The OpenClNode gets specified twice. The second feels superfluous, because it's indirectly knowable from the target of the write. But still...

A different issue is that the the OpenclNode could be sent the *-close-* message. This would require it to do a getIncomingByType and notify each of the OpenclKernelLink in it's incoming set that they should close as well. Kind of icky, but it works.

What should OpenclKernelLink inherit from? It could inherit from Connector (gasp!) but that seems to muddle what a Connector is suppose to be. Perhaps TagLink ...

I don't see any other ways that are reasonable and consistent.

(Update: Above was a bad idea and it was removed. The kernel needs to be bound up with the arguments that it takes. A new instance of cl::Kernel needs to be created for each compute job, as otherwise we risk clobbering the cl::Kernel::setArg() as we move along. See proposed solution immediately below.)

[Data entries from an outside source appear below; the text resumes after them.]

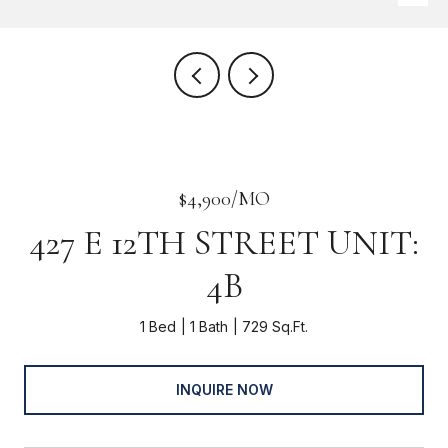
$4,900/MO
427 E 12TH STREET UNIT:
4B
1 Bed
1 Bath
729 Sq.Ft.
INQUIRE NOW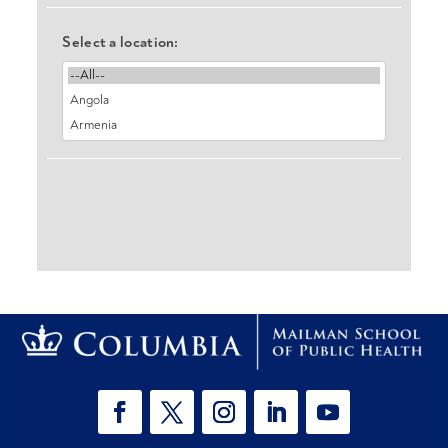
Select a location: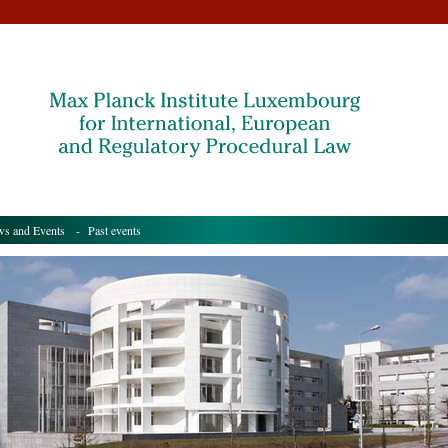
s and Events
- Past events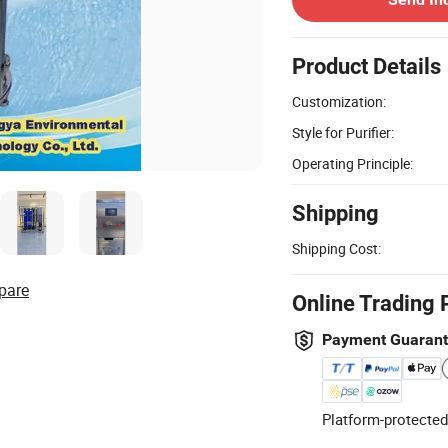
Product Details
Customization:
Style for Purifier:
Operating Principle:
Shipping
Shipping Cost:
pare
Online Trading 
Payment Guaran
Platform-protected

Bug/Issue: Actions/Operations

The above design has another flaw: it binds a single instance of cl::Kernel to OpenclKernelLink. That's wrong; it should be a single instance of cl::Kernel per job, with each job having different inputs and outputs. What's needed is something like OpenclSectionValue to bind together one instance of cl::Kernel with all the calls to cl::Kernel::setArg() to tie thhem all together. Once all bound up, then it can be launched.

Several sub-issues: (1) who creates it? (2) How can user get a handle to it, in case they want to run it repeatedly? (3) is there a better name than OpenclSectionValue? Something like "run job" or "do operation" or "perform action", so maybe OpenclActionValue ...

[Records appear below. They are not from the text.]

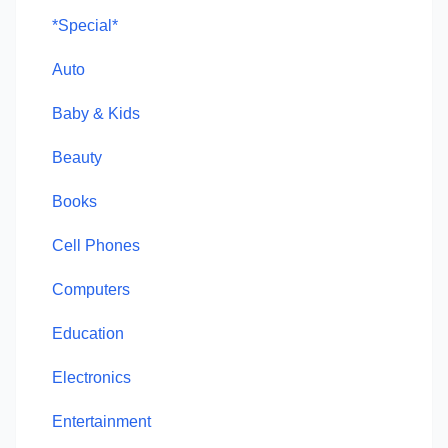
*Special*
Auto
Baby & Kids
Beauty
Books
Cell Phones
Computers
Education
Electronics
Entertainment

  • Call it OpenclJobValue.
  • Use *-write-* Section to digest the Section and convert it to an equivalent OpenclJobValue.
  • Run it. The first *-read-* returns the OpenclJobValue.
  • Sending *-write-* OpenclJobValue runs it. No return value.
  • Drop support for SectionValue.
  • Git rid of OpenclKernelLink.

Update: Above is implemented. Writes always return the OpenclJobValue as a status indicator. This seems unavoidable, if we want to block and wait for a job to be done.